Véritable frein à l’économie numérique, le roaming pousserait pas moins de 75% des vacanciers à réduire leur utilisation du smartphone depuis l’étranger. Et pour réduire la facture, tous les moyens sont bons. 21% des vacanciers opteraient par exemple pour l’achat d’une carte SIM locale, qui leur permet de passer des appels à moindres frais. Plus d’un quart de la population opterait également pour une forfait international ou une offre adaptée à un séjour à l’étranger auprès de leur opérateur, une approche intéressante qui est malheureusement handicapée par des tarifs encore beaucoup trop élevés en Belgique.

De manière générale, les coûts d’itinérance encouragent les voyageurs à réduire leur utilisation du smartphone au minimum et appeler moins souvent leurs proches.
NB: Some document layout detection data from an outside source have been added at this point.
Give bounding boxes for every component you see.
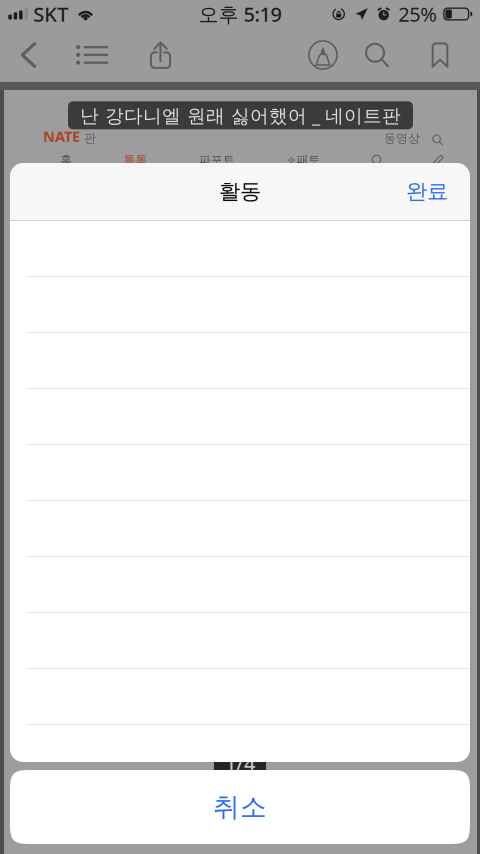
button[interactable]: Safari Reader (296, 28, 350, 82)
button[interactable]: Search (350, 28, 404, 82)
staticText: ✧패토 (286, 153, 320, 167)
staticText: 파포트 (199, 153, 235, 167)
staticText: 판 (80, 131, 96, 146)
staticText: 홈 (60, 153, 72, 167)
staticText: 오후 5:19 (198, 1, 282, 27)
staticText: NATE (43, 126, 80, 146)
button[interactable]: Back (0, 28, 57, 82)
staticText: 톡톡 (123, 153, 147, 167)
button[interactable]: Share (130, 28, 190, 82)
staticText: 난 강다니엘 원래 싫어했어 _ 네이트판 (80, 103, 401, 128)
staticText: 동영상 (384, 131, 420, 146)
button[interactable]: 완료 (392, 167, 462, 216)
staticText: 1/4 (225, 750, 255, 777)
button[interactable]: 취소 (10, 770, 470, 844)
staticText: 완료 (406, 178, 448, 205)
staticText: 25% (398, 1, 437, 27)
staticText: SKT (33, 1, 68, 27)
button[interactable]: Bookmarks (413, 28, 467, 82)
button[interactable]: Reading List (61, 28, 124, 82)
staticText: 취소 (213, 791, 267, 823)
staticText: 활동 (219, 178, 261, 205)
Les SMS ont également tendance à être de plus en plus remplacés par les messageries mobiles, telles que WhatsApp ou Viber, qui permettent d’envoyer des messages gratuitement en utilisant soit le réseau Wifi, soit les données mobiles. “Six utilisateurs sur dix recourent à des applications telles que Whatsapp pour communiquer en réduisant au maximum les frais” explique Saskia Van Uffelen, CEO d’Ericsson Belux. Mais “cela ne suffit pas toujours.” Selon l’étude d’Ericsson, 30% des vacanciers se disent encore surpris de recevoir une facture salée au retour de leurs vacances. “Les nouvelles technologies et la suppression des frais de roaming devraient cependant mettre fin pour de bon à ces notes salées de téléphonie.”